I studied myself, and used that experience to help redesign my business, and I continue to do this all the time.
I am always adapting and improving how I run my business so it works around my well-being and my family.
#5 Changing what I offer
I’m not made for long Zoom calls, they leave me exhausted for the rest of the day.
And I can’t complete copywriting projects spaced out over long periods of time because somewhere in the middle I’ll get ill, and then when I come back to work I’ve lost all track of where I was and what I was doing.
I got to the point where I was so unwell, and so frustrated and so overwhelmed I wanted to totally quit.
And then I thought about all the people who wanted my help and wouldn’t be able to have it if I did give up.
I am filled with knowledge, talent and skills and many business owners would be happy to pay handsomely to access that expertise in whatever way I offered it.

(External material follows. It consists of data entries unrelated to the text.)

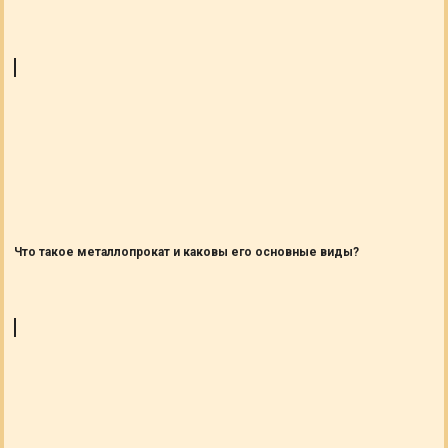
Что такое металлопрокат и каковы его основные виды?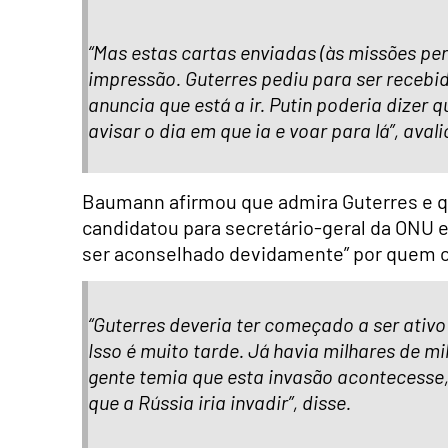
“Mas estas cartas enviadas (às missões 
impressão. Guterres pediu para ser recebid
anuncia que está a ir. Putin poderia dizer 
avisar o dia em que ia e voar para lá”, aval
Baumann afirmou que admira Guterres e q
candidatou para secretário-geral da ONU 
ser aconselhado devidamente” por quem o
“Guterres deveria ter começado a ser ativo 
Isso é muito tarde. Já havia milhares de mi
gente temia que esta invasão acontecesse,
que a Rússia iria invadir”, disse.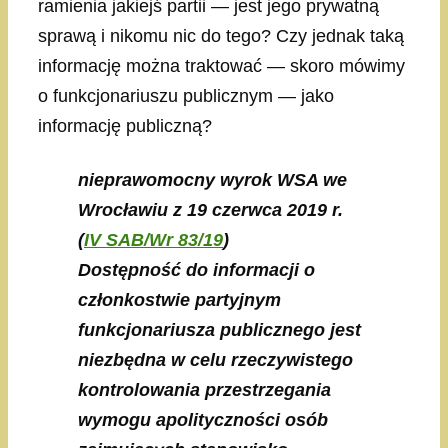
ramienia jakiejś partii — jest jego prywatną
sprawą i nikomu nic do tego? Czy jednak taką
informację można traktować — skoro mówimy
o funkcjonariuszu publicznym — jako
informację publiczną?
nieprawomocny wyrok WSA we
Wrocławiu z 19 czerwca 2019 r.
(
IV SAB/Wr 83/19
)
Dostępność do informacji o
członkostwie partyjnym
funkcjonariusza publicznego jest
niezbędna w celu rzeczywistego
kontrolowania przestrzegania
wymogu apolityczności osób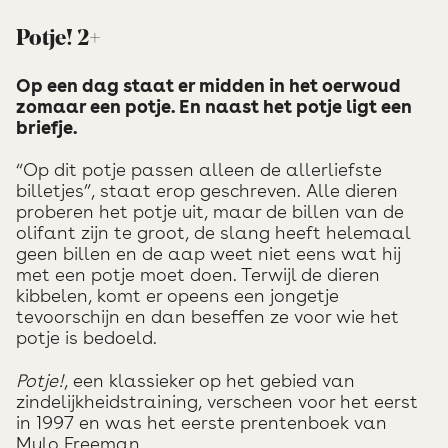
Potje! 2+
Op een dag staat er midden in het oerwoud
zomaar een potje. En naast het potje ligt een
briefje.
“Op dit potje passen alleen de allerliefste
billetjes”, staat erop geschreven. Alle dieren
proberen het potje uit, maar de billen van de
olifant zijn te groot, de slang heeft helemaal
geen billen en de aap weet niet eens wat hij
met een potje moet doen. Terwijl de dieren
kibbelen, komt er opeens een jongetje
tevoorschijn en dan beseffen ze voor wie het
potje is bedoeld.
Potje!
, een klassieker op het gebied van
zindelijkheidstraining, verscheen voor het eerst
in 1997 en was het eerste prentenboek van
Mylo Freeman.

Once I approached my business from this perspective, I could confidently create offers that worked for me and put them out there, with the energy of ‘if you want me, this is how you can have me, otherwise I’m not available’.
So instead of trying to make myself fit to the way I thought other people wanted to work with me, I decided to flip my perspective and put myself first.
Initially, I offered a Done in a Day copywriting service.
After a year or so of that, I switched to a more coaching/mentoring role, and offered a VIP Day of Collaboration with me.
And then people who enjoyed that day with me wanted to keep working with me, so I created my One To Another mentorship.
It also suits me to create courses and sell them because I can work on them 100% on my own schedule.
And for marketing, I prefer writing blog posts - because I can do this on my own schedule, and also because my migraines cause aphasia (problems understanding and expressing language) - but only of speech, not writing.